Les communautés d'invertébrés sont plus abondantes dans les zones de charognes et les individus sont plus grands. Cette abondance d'arthropodes attire à son tour d'autres espèces vers les carcasses qui constituent ainsi des sites d'attractions pour d'autres prédateurs qui y trouvent leurs proies. A contrario, certains petits animaux évitent volontairement les carcasses pour éviter la prédation, le parasitisme ou le risque d'infection.
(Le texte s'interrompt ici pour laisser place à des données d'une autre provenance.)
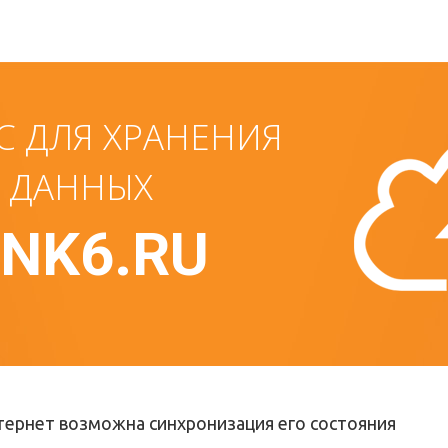
С ДЛЯ ХРАНЕНИЯ
А ДАННЫХ
NK6.RU
тернет возможна синхронизация его состояния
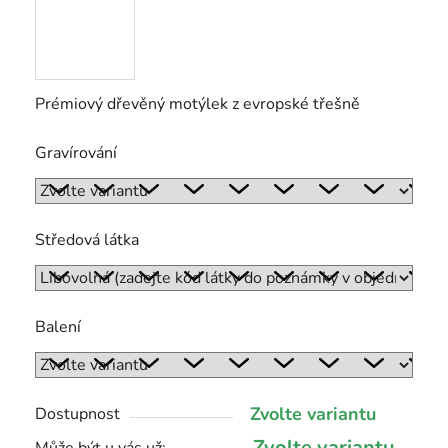
Prémiový dřevěný motýlek z evropské třešně
Gravírování
Středová látka
Balení
Zvolte variantu
Dostupnost
Zvolte variantu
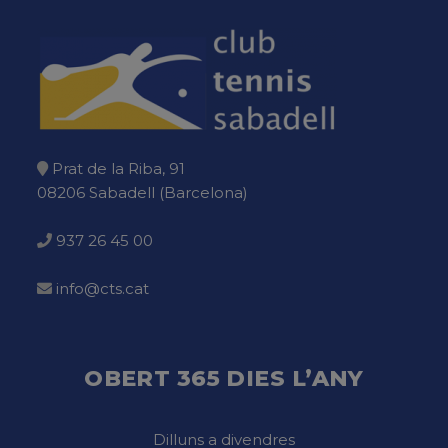
Prat de la Riba, 91
08206 Sabadell (Barcelona)
937 26 45 00
info@cts.cat
OBERT 365 DIES L’ANY
Dilluns a divendres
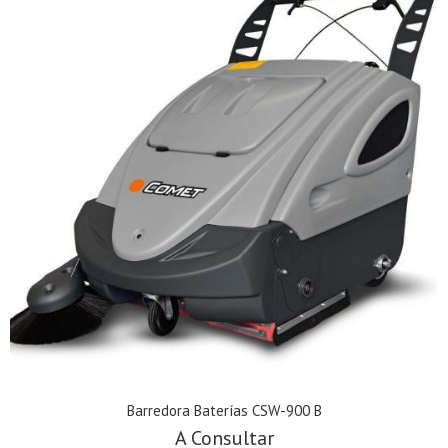
Barredora Baterías CSW-900 B
A Consultar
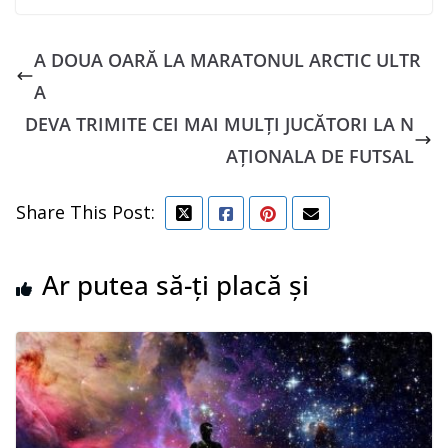
A DOUA OARĂ LA MARATONUL ARCTIC ULTR
A
DEVA TRIMITE CEI MAI MULȚI JUCĂTORI LA N
AȚIONALA DE FUTSAL
Share This Post:
Ar putea să-ți placă și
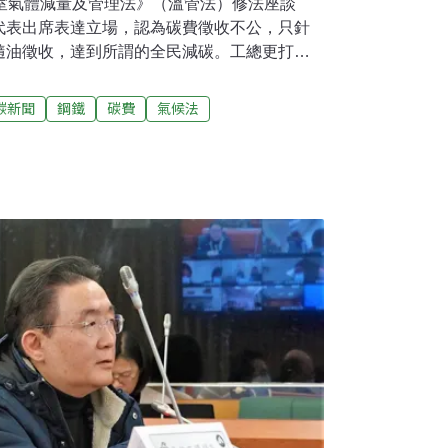
溫室氣體減量及管理法》（溫管法）修法座談
代表出席表達立場，認為碳費徵收不公，只針
隨油徵收，達到所謂的全民減碳。工總更打算
草案。《溫管法》2015年7月上路至今超過五
界積極要求環保署修法，強化減碳力道。環保
碳新聞
鋼鐵
碳費
氣候法
案，將34條的《溫管法》升級為62條的《氣候變
。產業代表盼修法刪除國家減碳目標 工總將另
運璿紀念館舉辦修法座談會，已是第15場相關
、公民團體、產業界仍有諸多意見。現行《溫
為「2050年較2005年減碳50%」，環保團
洪申翰、台北市環保局長劉銘龍等人也曾公開
淨零碳排」目標，不過環保署態度仍不明確。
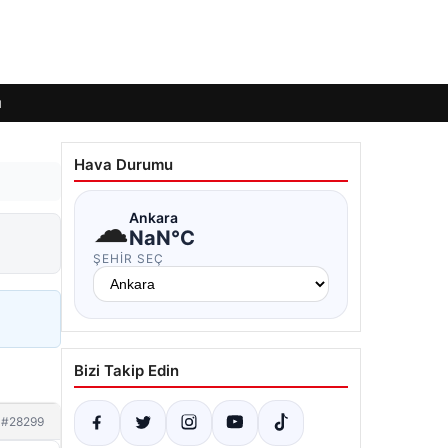
ı
Hava Durumu
☁
Ankara
NaN°C
ŞEHIR SEÇ
Bizi Takip Edin
#28299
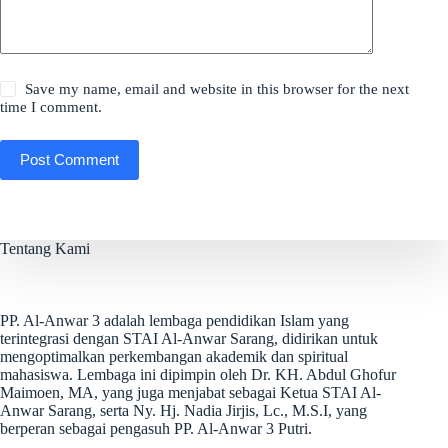
Save my name, email and website in this browser for the next
time I comment.
Post Comment
Tentang Kami
PP. Al-Anwar 3 adalah lembaga pendidikan Islam yang
terintegrasi dengan STAI Al-Anwar Sarang, didirikan untuk
mengoptimalkan perkembangan akademik dan spiritual
mahasiswa. Lembaga ini dipimpin oleh Dr. KH. Abdul Ghofur
Maimoen, MA, yang juga menjabat sebagai Ketua STAI Al-
Anwar Sarang, serta Ny. Hj. Nadia Jirjis, Lc., M.S.I, yang
berperan sebagai pengasuh PP. Al-Anwar 3 Putri.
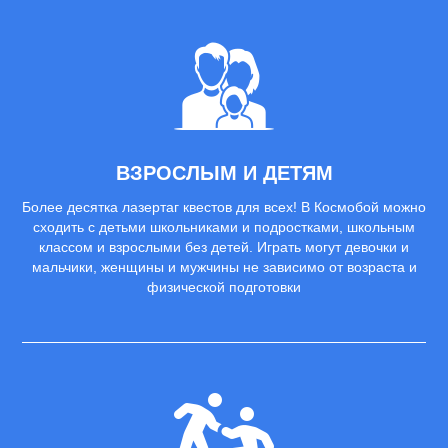
ВЗРОСЛЫМ И ДЕТЯМ
Более десятка лазертаг квестов для всех! В Космобой можно
сходить с детьми школьниками и подростками, школьным
классом и взрослыми без детей. Играть могут девочки и
мальчики, женщины и мужчины не зависимо от возраста и
физической подготовки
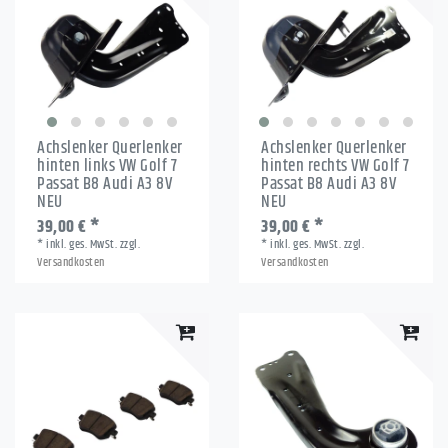
Achslenker Querlenker
Achslenker Querlenker
hinten links VW Golf 7
hinten rechts VW Golf 7
Passat B8 Audi A3 8V
Passat B8 Audi A3 8V
NEU
NEU
39,00 € *
39,00 € *
*
inkl. ges. MwSt.
zzgl.
*
inkl. ges. MwSt.
zzgl.
Versandkosten
Versandkosten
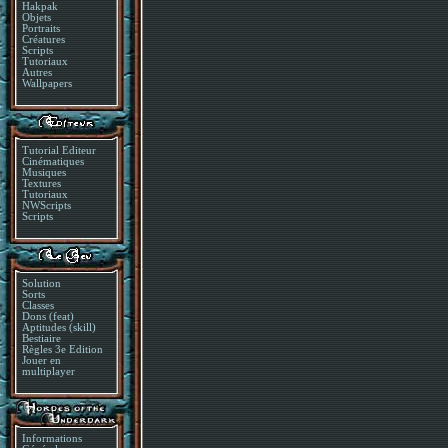
Hakpak
Objets
Portraits
Créatures
Scripts
Tutoriaux
Autres
Wallpapers
Tutorial Editeur
Cinématiques
Musiques
Textures
Tutoriaux
NWScripts
Scripts
Solution
Sorts
Classes
Dons (feat)
Aptitudes (skill)
Bestiaire
Règles 3e Edition
Jouer en
multiplayer
Informations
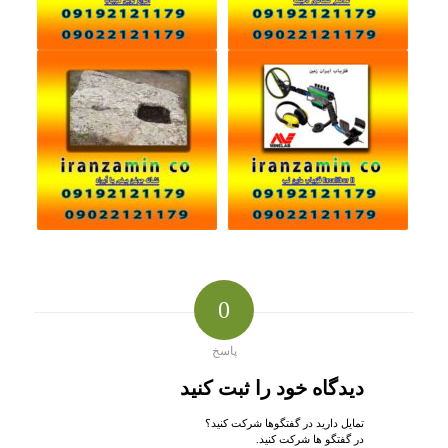
0
پاسخ
دیدگاه خود را ثبت کنید
تمایل دارید در گفتگوها شرکت کنید؟
در گفتگو ها شرکت کنید.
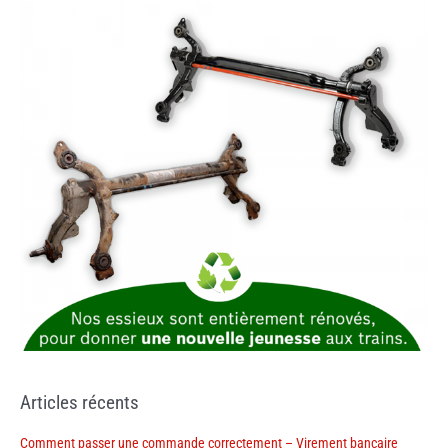
Articles récents
Comment passer une commande correctement – Virement bancaire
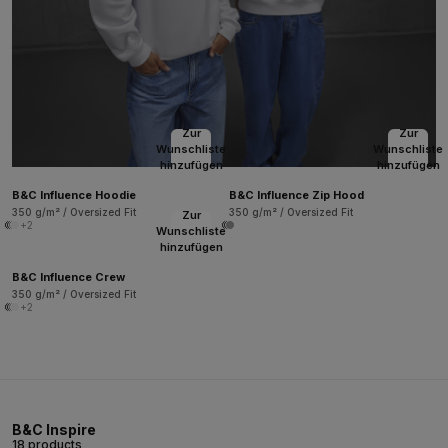
Zur
Zur
Wunschliste
Wunschliste
hinzufügen
hinzufügen
B&C Influence Hoodie
B&C Influence Zip Hood
350 g/m² / Oversized Fit
350 g/m² / Oversized Fit
Zur
+2
Wunschliste
hinzufügen
B&C Influence Crew
350 g/m² / Oversized Fit
+2
B&C Inspire
18 products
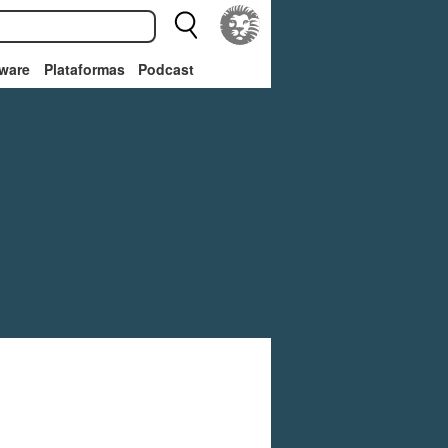
ware
Plataformas
Podcast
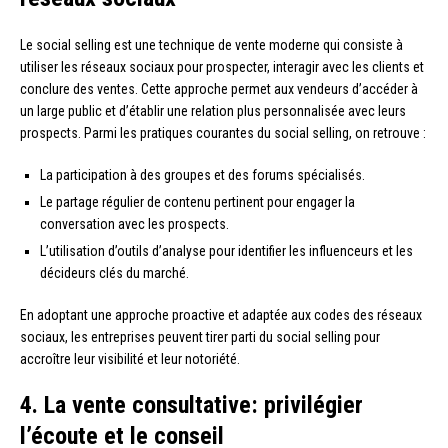
Le social selling est une technique de vente moderne qui consiste à
utiliser les réseaux sociaux pour prospecter, interagir avec les clients et
conclure des ventes. Cette approche permet aux vendeurs d’accéder à
un large public et d’établir une relation plus personnalisée avec leurs
prospects. Parmi les pratiques courantes du social selling, on retrouve :
La participation à des groupes et des forums spécialisés.
Le partage régulier de contenu pertinent pour engager la
conversation avec les prospects.
L’utilisation d’outils d’analyse pour identifier les influenceurs et les
décideurs clés du marché.
En adoptant une approche proactive et adaptée aux codes des réseaux
sociaux, les entreprises peuvent tirer parti du social selling pour
accroître leur visibilité et leur notoriété.
4. La vente consultative: privilégier
l’écoute et le conseil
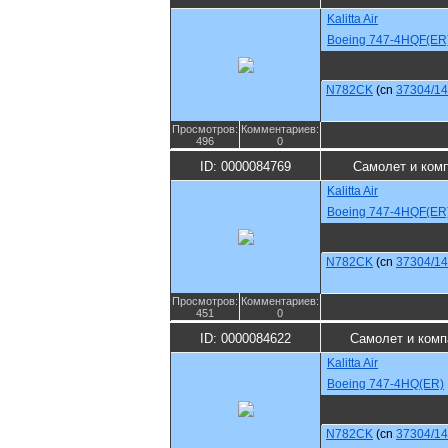
Kalitta Air
Boeing 747-4HQF(ER
N782CK
(cn
37304/1
Просмотров:
Комментариев:
496
0
ID: 0000084769
Самолет и ком
Kalitta Air
Boeing 747-4HQF(ER
N782CK
(cn
37304/1
Просмотров:
Комментариев:
451
0
ID: 0000084622
Самолет и комп
Kalitta Air
Boeing 747-4HQ(ER)
N782CK
(cn
37304/1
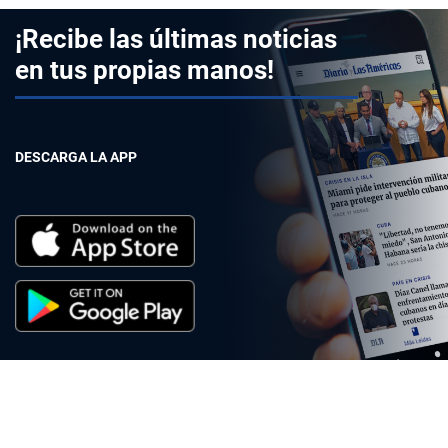
¡Recibe las últimas noticias
en tus propias manos!
DESCARGA LA APP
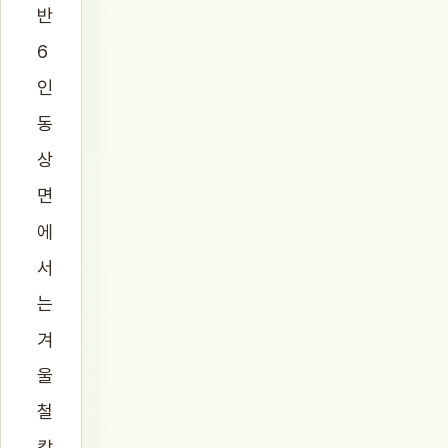
반
6
인
동
상
면
에
서
는
겨
울
철
칼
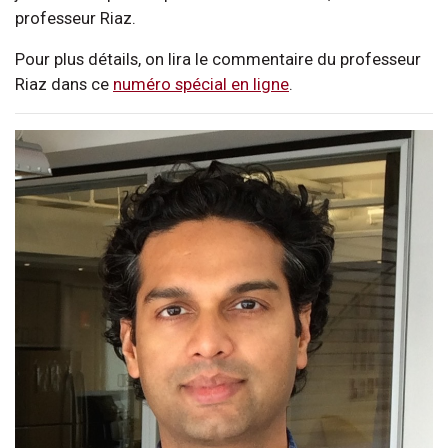
professeur Riaz.
Pour plus détails, on lira le commentaire du professeur
Riaz dans ce
numéro spécial en ligne
.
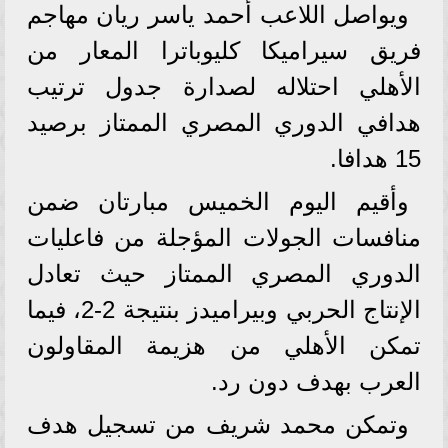
ويواصل اللاعب أحمد ياسر ريان مهاجم
فريق سيراميكا كليوباترا المعار من
الأهلي احتلاله لصدارة جدول ترتيب
هدافي الدوري المصري الممتاز برصيد
15 هدافا.
وأقيم اليوم الخميس مبارتان ضمن
منافسات الجولات المؤجلة من فاعليات
الدوري المصري الممتاز حيث تعادل
الإنتاج الحربي وبيراميدز بنتيجة 2-2، فيما
تمكن الأهلي من هزيمة المقاولون
العرب بهدف دون رد.
وتمكن محمد شريف من تسجيل هدف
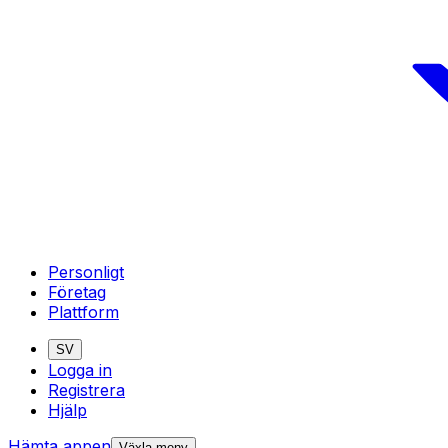
Personligt
Företag
Plattform
SV
Logga in
Registrera
Hjälp
Hämta appen
Växla meny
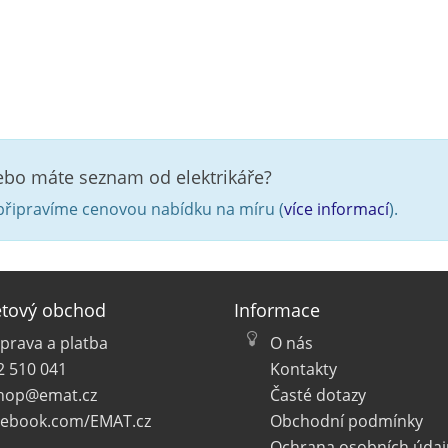
nebo máte seznam od elektrikáře?
řipravíme cenovou nabídku na míru (
více informací
).
etový obchod
Informace
prava a platba
O nás
2 510 041
Kontakty
hop@emat.cz
Časté dotazy
cebook.com/EMAT.cz
Obchodní podmínky
Ochrana osobních údaj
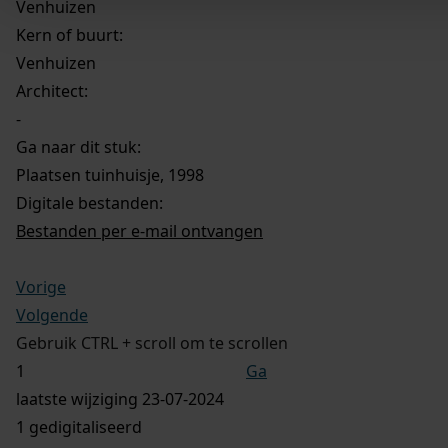
Venhuizen
Kern of buurt:
Venhuizen
Architect:
-
Ga naar dit stuk:
Plaatsen tuinhuisje, 1998
Digitale bestanden:
Bestanden per e-mail ontvangen
Vorige
Volgende
Gebruik CTRL + scroll om te scrollen
Ga
laatste wijziging 23-07-2024
1 gedigitaliseerd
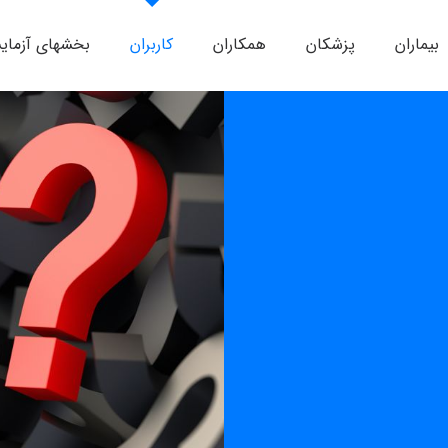
بیماران
پزشکان
همکاران
کاربران
بخشهای آزمای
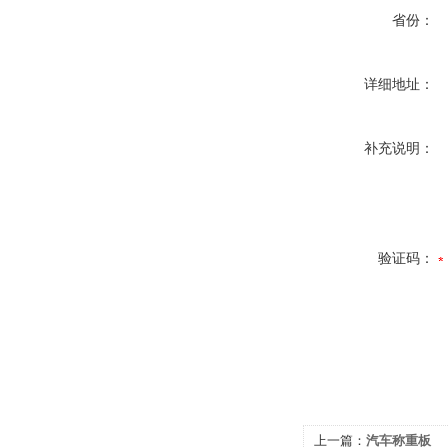
省份：
详细地址：
补充说明：
验证码：
上一篇：
汽车称重板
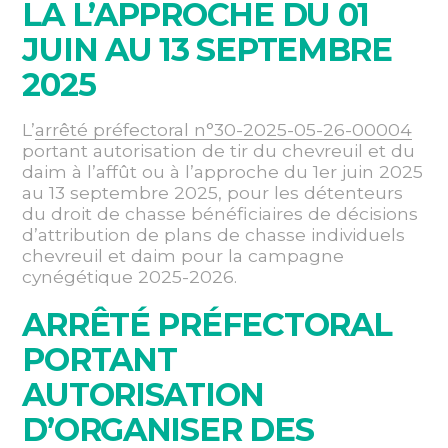
LA L’APPROCHE DU 01
JUIN AU 13 SEPTEMBRE
2025
L’
arrêté préfectoral n°30-2025-05-26-00004
portant autorisation de tir du chevreuil et du
daim à l’affût ou à l’approche du 1er juin 2025
au 13 septembre 2025, pour les détenteurs
du droit de chasse bénéficiaires de décisions
d’attribution de plans de chasse individuels
chevreuil et daim pour la campagne
cynégétique 2025-2026.
ARRÊTÉ PRÉFECTORAL
PORTANT
AUTORISATION
D’ORGANISER DES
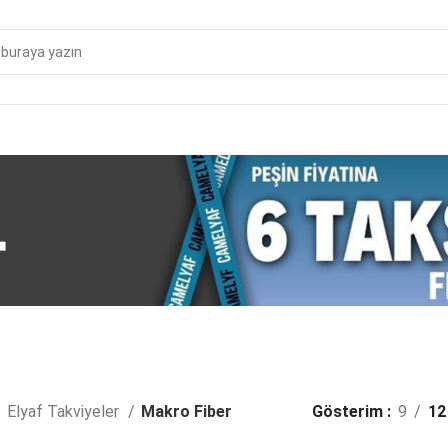
r
Elyaf Takviyeler
Makro Fiber
Gösterim
9
12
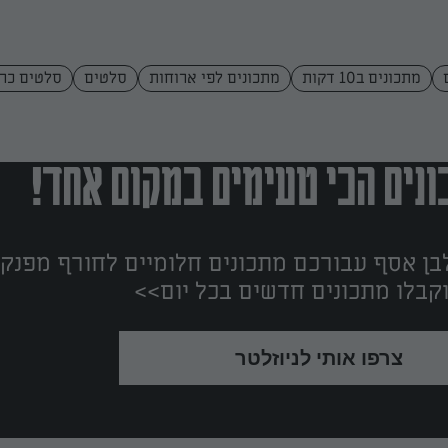
מתכונים ב10 דקות
מתכונים לפי ארוחות
סלטים
סלטים כרי
נים הכי טעימים במקום אחד!
ן אסף עבורכם מתכונים חלומיים לחורף מפנק!
קבלו מתכונים חדשים בכל יום>>
צרפו אותי לניוזלטר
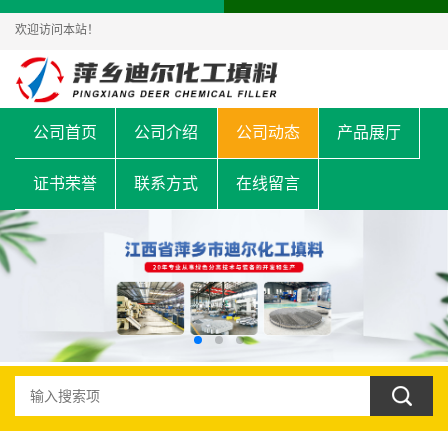
欢迎访问本站！
公司首页
公司介绍
公司动态
产品展厅
证书荣誉
联系方式
在线留言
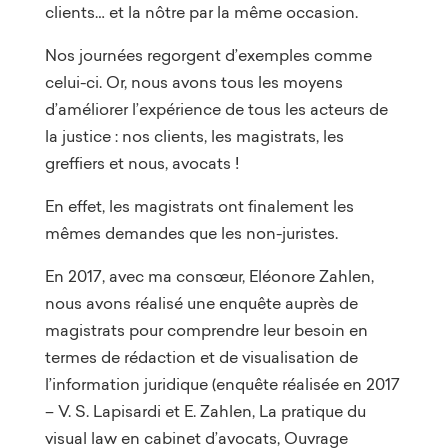
clients… et la nôtre par la même occasion.
Nos journées regorgent d’exemples comme
celui-ci. Or, nous avons tous les moyens
d’améliorer l’expérience de tous les acteurs de
la justice : nos clients, les magistrats, les
greffiers et nous, avocats !
En effet, les magistrats ont finalement les
mêmes demandes que les non-juristes.
En 2017, avec ma consœur, Eléonore Zahlen,
nous avons réalisé une enquête auprès de
magistrats pour comprendre leur besoin en
termes de rédaction et de visualisation de
l’information juridique (enquête réalisée en 2017
– V. S. Lapisardi et E. Zahlen, La pratique du
visual law en cabinet d’avocats, Ouvrage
Certains chercheurs ont nommé cette répulsion « paysage de dégoût » (Buck, 2018). De même, les espèces vulnérables aux parasites évitent les latrines du raton laveur (Procyon lotor), mais les espèces tolérantes aux maladies y sont attirées (Weinstein et al. 2018).

Au fur et à mesure que les carcasses se décomposent, des éléments nutritifs limitants comme le carbone, l'azote et le phosphore s'infiltrent dans le sol, ce qui augmente sa teneur en éléments nutritifs par rapport aux sites témoins, nourrit les champignons et les organismes du sol et améliore la croissance des plantes à proximité immédiate.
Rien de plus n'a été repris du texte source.